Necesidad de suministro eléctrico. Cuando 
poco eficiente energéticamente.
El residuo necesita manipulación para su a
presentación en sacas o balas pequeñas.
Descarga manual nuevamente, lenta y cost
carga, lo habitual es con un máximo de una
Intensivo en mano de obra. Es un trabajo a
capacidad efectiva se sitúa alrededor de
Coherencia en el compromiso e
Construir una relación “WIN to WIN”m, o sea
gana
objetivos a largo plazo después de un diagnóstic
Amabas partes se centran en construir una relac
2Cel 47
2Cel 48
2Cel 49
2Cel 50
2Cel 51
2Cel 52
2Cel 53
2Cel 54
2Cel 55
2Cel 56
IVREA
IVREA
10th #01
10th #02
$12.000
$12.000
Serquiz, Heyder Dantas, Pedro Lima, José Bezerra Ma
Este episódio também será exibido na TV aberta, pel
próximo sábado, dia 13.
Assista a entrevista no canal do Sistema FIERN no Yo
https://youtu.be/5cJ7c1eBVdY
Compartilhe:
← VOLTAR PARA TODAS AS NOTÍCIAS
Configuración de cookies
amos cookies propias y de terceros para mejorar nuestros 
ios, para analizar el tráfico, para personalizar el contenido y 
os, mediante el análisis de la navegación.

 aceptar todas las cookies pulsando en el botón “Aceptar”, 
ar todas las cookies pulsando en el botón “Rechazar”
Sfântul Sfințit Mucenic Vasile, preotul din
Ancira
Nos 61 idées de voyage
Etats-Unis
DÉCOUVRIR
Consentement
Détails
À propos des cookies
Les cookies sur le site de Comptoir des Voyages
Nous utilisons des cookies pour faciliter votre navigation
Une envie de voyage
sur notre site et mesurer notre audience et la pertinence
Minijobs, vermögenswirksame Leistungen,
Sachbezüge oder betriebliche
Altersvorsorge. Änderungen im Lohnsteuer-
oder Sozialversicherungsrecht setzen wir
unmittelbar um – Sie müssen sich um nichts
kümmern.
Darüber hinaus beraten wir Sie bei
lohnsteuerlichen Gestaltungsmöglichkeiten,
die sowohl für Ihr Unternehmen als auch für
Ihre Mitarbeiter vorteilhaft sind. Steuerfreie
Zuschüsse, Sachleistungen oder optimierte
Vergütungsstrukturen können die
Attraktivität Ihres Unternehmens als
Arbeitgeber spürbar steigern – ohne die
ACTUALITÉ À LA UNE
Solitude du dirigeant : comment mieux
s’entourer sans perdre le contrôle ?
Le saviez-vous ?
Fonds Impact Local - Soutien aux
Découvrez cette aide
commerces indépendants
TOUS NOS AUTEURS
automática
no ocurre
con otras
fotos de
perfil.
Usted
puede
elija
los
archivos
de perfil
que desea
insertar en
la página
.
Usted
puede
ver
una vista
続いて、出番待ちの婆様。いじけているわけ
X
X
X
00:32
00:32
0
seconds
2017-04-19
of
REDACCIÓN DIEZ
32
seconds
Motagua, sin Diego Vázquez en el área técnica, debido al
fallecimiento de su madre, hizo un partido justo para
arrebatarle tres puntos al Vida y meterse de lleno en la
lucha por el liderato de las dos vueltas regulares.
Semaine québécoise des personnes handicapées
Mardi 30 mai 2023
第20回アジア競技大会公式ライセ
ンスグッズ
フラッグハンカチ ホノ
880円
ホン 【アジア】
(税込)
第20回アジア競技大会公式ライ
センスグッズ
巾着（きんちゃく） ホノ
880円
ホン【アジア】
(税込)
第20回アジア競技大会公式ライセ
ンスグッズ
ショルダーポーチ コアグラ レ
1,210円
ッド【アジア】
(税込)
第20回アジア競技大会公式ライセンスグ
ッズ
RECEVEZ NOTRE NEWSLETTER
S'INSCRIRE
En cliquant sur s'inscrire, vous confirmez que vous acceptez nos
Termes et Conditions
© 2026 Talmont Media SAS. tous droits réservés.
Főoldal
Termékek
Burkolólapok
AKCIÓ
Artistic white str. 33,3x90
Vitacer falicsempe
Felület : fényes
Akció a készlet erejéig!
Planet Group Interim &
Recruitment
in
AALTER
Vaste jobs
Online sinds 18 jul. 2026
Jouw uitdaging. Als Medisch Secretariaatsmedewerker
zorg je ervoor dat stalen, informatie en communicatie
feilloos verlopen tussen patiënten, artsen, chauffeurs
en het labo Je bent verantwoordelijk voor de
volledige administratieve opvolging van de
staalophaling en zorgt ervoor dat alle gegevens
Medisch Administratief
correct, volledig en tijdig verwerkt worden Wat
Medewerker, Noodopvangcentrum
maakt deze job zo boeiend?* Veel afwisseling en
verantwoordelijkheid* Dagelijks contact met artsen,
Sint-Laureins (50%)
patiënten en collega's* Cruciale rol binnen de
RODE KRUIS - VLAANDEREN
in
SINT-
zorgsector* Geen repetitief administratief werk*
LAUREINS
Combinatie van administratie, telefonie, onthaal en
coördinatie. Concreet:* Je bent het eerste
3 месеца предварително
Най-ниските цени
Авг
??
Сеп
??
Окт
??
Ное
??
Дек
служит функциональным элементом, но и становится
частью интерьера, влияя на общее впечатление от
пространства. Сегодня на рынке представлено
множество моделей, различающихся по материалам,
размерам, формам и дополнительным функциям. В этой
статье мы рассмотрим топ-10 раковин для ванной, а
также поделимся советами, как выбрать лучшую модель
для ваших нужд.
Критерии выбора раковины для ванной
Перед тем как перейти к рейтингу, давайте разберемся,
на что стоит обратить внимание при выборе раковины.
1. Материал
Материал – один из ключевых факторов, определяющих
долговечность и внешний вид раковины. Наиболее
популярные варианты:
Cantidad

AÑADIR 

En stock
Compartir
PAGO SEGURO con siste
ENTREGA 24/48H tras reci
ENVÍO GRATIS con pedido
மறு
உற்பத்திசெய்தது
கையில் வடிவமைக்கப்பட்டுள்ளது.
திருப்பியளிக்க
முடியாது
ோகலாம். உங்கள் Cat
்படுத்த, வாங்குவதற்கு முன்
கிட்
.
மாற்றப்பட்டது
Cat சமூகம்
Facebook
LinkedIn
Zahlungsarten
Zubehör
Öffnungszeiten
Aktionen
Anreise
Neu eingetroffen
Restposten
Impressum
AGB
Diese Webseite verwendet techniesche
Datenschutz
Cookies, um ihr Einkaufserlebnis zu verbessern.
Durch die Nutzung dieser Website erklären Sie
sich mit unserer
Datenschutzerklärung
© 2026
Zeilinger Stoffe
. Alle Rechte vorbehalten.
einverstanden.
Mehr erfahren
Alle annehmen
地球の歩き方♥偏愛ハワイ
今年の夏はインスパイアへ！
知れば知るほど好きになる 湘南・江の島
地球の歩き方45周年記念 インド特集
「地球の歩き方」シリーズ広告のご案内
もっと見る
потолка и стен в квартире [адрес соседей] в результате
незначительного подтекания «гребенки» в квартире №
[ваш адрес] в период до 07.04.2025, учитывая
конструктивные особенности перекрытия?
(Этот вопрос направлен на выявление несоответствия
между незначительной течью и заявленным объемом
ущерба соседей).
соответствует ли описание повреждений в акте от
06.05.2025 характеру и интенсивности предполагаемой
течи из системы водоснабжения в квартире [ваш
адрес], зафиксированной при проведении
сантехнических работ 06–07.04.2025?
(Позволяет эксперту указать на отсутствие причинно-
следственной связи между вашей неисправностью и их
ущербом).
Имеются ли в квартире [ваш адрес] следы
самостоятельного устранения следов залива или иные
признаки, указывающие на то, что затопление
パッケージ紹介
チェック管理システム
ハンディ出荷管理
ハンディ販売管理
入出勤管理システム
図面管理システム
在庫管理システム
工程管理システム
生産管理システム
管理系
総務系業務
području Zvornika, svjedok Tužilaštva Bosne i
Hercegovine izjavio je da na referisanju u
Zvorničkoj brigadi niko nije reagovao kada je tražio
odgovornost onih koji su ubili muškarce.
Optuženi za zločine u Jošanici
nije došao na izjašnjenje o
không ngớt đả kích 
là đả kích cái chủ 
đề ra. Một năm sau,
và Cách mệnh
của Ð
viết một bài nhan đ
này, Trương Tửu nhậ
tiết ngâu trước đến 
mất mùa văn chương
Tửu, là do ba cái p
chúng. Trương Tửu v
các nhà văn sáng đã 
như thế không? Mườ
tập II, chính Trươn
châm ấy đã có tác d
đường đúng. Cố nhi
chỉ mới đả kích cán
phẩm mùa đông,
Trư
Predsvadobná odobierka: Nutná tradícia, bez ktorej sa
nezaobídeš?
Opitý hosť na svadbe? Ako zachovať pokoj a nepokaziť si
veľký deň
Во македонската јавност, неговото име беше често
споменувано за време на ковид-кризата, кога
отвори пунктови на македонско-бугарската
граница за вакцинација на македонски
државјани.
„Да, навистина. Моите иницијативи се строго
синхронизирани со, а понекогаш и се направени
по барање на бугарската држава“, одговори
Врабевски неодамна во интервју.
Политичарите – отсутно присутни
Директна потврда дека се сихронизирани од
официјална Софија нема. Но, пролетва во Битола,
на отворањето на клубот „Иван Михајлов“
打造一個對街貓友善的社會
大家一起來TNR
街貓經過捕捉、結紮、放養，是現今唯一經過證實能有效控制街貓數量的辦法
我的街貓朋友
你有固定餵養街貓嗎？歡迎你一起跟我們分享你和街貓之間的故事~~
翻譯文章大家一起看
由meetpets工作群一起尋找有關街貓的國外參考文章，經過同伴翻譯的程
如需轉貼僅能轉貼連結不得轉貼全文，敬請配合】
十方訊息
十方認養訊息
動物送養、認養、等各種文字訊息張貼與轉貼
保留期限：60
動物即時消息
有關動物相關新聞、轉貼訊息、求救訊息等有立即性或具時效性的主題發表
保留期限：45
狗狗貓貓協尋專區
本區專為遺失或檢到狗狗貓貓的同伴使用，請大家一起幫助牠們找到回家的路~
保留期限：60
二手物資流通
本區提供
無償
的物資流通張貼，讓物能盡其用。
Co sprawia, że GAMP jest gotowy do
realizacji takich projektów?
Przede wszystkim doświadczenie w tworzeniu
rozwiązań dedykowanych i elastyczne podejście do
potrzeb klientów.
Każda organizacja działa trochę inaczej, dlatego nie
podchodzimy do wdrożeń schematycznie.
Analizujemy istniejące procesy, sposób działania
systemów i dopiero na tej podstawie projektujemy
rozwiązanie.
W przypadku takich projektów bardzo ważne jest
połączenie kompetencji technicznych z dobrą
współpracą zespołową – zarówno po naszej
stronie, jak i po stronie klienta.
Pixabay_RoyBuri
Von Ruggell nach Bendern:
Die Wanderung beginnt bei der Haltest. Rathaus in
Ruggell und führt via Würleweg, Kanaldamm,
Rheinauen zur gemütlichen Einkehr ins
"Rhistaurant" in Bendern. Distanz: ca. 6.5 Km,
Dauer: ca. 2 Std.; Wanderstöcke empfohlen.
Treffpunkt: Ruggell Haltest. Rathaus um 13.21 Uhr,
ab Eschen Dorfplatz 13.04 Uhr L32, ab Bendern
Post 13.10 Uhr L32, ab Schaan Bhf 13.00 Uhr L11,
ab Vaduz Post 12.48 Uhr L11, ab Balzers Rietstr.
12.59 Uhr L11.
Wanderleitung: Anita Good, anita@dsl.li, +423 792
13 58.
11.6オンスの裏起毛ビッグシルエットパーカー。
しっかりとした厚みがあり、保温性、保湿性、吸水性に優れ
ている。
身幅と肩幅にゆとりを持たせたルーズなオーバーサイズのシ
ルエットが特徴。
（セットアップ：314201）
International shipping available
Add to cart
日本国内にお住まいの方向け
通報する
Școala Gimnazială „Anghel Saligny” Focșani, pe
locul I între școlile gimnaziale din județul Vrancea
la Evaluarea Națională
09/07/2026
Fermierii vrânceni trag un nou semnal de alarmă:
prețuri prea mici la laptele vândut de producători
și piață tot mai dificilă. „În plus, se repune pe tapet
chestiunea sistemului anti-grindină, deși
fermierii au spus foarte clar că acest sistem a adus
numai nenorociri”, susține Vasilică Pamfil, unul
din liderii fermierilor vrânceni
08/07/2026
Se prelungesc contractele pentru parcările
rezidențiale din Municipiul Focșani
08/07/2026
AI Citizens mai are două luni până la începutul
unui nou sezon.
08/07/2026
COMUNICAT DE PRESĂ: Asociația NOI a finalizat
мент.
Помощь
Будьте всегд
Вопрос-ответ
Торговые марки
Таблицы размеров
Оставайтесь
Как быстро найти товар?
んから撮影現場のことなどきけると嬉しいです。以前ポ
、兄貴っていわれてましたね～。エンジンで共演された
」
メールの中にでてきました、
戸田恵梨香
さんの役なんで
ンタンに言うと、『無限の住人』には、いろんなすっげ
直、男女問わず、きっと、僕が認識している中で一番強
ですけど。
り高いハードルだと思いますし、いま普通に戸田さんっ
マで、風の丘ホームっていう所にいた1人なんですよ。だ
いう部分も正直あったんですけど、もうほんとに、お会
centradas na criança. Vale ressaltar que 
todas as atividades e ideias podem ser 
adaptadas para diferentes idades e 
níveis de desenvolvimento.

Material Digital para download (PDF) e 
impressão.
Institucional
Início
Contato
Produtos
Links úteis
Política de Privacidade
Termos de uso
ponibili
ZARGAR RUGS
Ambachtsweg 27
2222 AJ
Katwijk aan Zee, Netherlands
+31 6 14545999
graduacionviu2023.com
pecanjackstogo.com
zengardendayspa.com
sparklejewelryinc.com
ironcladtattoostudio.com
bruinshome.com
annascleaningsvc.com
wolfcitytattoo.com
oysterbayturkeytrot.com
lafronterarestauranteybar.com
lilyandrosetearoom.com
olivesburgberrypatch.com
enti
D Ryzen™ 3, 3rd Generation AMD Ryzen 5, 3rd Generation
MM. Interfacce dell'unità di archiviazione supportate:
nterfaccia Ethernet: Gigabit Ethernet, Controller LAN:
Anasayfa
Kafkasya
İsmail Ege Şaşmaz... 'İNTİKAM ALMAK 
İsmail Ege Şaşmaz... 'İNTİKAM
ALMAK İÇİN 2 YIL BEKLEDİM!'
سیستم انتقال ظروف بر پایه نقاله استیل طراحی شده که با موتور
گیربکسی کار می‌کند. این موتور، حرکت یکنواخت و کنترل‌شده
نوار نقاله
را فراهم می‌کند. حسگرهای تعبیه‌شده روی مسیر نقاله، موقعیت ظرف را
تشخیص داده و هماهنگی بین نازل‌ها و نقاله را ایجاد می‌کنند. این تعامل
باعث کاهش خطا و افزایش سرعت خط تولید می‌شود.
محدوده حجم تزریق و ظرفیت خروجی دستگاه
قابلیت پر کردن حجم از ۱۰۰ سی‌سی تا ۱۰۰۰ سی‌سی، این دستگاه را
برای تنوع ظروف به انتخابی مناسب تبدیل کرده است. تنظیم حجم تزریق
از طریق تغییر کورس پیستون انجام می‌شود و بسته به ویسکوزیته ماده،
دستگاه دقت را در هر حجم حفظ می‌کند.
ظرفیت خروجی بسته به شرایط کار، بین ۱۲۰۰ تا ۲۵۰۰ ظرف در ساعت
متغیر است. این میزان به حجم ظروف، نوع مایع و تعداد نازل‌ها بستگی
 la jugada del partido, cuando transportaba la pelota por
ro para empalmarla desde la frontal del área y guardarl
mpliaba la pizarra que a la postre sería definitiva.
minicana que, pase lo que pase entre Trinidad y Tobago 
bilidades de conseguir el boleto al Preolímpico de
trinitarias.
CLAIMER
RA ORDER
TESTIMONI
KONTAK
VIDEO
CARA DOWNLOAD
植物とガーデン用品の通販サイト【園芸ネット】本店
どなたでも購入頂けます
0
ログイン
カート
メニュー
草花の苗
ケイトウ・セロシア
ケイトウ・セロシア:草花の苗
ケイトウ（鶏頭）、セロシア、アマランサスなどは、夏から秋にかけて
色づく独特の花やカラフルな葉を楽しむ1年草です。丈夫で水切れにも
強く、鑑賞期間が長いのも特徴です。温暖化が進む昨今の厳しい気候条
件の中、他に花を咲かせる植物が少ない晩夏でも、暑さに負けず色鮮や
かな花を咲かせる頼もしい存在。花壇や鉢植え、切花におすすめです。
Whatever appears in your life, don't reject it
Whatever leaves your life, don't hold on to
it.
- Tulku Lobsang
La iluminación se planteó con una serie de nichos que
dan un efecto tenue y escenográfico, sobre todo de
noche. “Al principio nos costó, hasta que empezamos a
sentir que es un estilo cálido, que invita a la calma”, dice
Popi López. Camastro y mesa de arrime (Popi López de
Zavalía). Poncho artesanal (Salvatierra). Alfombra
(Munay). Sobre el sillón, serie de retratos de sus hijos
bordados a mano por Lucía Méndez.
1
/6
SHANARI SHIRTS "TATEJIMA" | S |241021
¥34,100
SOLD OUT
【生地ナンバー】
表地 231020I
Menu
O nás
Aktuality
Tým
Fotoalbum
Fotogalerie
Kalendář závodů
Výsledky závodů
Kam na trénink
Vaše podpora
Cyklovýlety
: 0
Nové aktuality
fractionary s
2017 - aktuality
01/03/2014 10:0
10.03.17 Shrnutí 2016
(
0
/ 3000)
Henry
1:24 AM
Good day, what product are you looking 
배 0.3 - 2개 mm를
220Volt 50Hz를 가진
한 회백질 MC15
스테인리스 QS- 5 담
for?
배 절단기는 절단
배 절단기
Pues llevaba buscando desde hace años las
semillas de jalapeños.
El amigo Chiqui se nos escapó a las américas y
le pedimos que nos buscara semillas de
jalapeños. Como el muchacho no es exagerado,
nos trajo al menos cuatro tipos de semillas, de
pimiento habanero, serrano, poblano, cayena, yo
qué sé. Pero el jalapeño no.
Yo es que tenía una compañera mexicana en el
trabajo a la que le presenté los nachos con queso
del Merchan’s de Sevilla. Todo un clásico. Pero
^^^^^^^^
■ Assigned task: Please give back exactly the lines of the listing above that run from the one containing "À propos des cookies" through the one containing "arrebatarle tres puntos", and only those.

■ Answer section:
À propos des cookies
Les cookies sur le site de Comptoir des Voyages
Nous utilisons des cookies pour faciliter votre navigation
Une envie de voyage
sur notre site et mesurer notre audience et la pertinence
Minijobs, vermögenswirksame Leistungen,
Sachbezüge oder betriebliche
Altersvorsorge. Änderungen im Lohnsteuer-
oder Sozialversicherungsrecht setzen wir
unmittelbar um – Sie müssen sich um nichts
kümmern.
Darüber hinaus beraten wir Sie bei
lohnsteuerlichen Gestaltungsmöglichkeiten,
die sowohl für Ihr Unternehmen als auch für
Ihre Mitarbeiter vorteilhaft sind. Steuerfreie
Zuschüsse, Sachleistungen oder optimierte
Vergütungsstrukturen können die
Attraktivität Ihres Unternehmens als
Arbeitgeber spürbar steigern – ohne die
ACTUALITÉ À LA UNE
Solitude du dirigeant : comment mieux
s’entourer sans perdre le contrôle ?
Le saviez-vous ?
Fonds Impact Local - Soutien aux
Découvrez cette aide
commerces indépendants
TOUS NOS AUTEURS
automática
no ocurre
con otras
fotos de
perfil.
Usted
puede
elija
los
archivos
de perfil
que desea
insertar en
la página
.
Usted
puede
ver
una vista
続いて、出番待ちの婆様。いじけているわけ
X
X
X
00:32
00:32
0
seconds
2017-04-19
of
REDACCIÓN DIEZ
32
seconds
Motagua, sin Diego Vázquez en el área técnica, debido al
fallecimiento de su madre, hizo un partido justo para
arrebatarle tres puntos al Vida y meterse de lleno en la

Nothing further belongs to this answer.